| INPUT DATA |
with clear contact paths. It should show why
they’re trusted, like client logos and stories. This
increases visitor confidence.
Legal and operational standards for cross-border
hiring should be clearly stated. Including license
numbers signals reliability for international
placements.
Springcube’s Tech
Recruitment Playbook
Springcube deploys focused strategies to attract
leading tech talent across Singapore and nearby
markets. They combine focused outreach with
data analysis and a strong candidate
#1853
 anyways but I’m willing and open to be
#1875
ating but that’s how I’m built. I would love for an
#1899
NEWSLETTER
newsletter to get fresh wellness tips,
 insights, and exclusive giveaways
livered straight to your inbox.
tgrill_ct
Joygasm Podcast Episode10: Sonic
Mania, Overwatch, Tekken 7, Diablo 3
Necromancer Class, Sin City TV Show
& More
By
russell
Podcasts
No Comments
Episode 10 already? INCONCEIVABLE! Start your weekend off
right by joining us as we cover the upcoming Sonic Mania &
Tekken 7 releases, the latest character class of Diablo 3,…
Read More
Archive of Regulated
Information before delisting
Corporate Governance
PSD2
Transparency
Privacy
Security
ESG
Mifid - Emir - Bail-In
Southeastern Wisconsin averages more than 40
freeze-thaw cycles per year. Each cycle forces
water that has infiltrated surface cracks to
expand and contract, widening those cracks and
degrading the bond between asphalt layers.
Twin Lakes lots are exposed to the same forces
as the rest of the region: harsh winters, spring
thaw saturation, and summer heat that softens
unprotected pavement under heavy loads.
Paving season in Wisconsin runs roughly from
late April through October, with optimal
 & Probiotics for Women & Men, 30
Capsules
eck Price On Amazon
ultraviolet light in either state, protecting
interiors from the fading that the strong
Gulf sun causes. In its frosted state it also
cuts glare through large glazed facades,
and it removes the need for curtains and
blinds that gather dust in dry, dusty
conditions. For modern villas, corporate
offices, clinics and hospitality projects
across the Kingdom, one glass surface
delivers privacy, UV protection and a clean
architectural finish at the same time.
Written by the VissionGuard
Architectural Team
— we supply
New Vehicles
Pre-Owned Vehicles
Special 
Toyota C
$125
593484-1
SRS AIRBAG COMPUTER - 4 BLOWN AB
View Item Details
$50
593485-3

| TO DO |
The required output is the entries from their opening line through the line holding "late April through October, with optimal", repeated exactly, with both end lines kept.

| SOLUTION TO THIS TASK |
with clear contact paths. It should show why
they’re trusted, like client logos and stories. This
increases visitor confidence.
Legal and operational standards for cross-border
hiring should be clearly stated. Including license
numbers signals reliability for international
placements.
Springcube’s Tech
Recruitment Playbook
Springcube deploys focused strategies to attract
leading tech talent across Singapore and nearby
markets. They combine focused outreach with
data analysis and a strong candidate
#1853
 anyways but I’m willing and open to be
#1875
ating but that’s how I’m built. I would love for an
#1899
NEWSLETTER
newsletter to get fresh wellness tips,
 insights, and exclusive giveaways
livered straight to your inbox.
tgrill_ct
Joygasm Podcast Episode10: Sonic
Mania, Overwatch, Tekken 7, Diablo 3
Necromancer Class, Sin City TV Show
& More
By
russell
Podcasts
No Comments
Episode 10 already? INCONCEIVABLE! Start your weekend off
right by joining us as we cover the upcoming Sonic Mania &
Tekken 7 releases, the latest character class of Diablo 3,…
Read More
Archive of Regulated
Information before delisting
Corporate Governance
PSD2
Transparency
Privacy
Security
ESG
Mifid - Emir - Bail-In
Southeastern Wisconsin averages more than 40
freeze-thaw cycles per year. Each cycle forces
water that has infiltrated surface cracks to
expand and contract, widening those cracks and
degrading the bond between asphalt layers.
Twin Lakes lots are exposed to the same forces
as the rest of the region: harsh winters, spring
thaw saturation, and summer heat that softens
unprotected pavement under heavy loads.
Paving season in Wisconsin runs roughly from
late April through October, with optimal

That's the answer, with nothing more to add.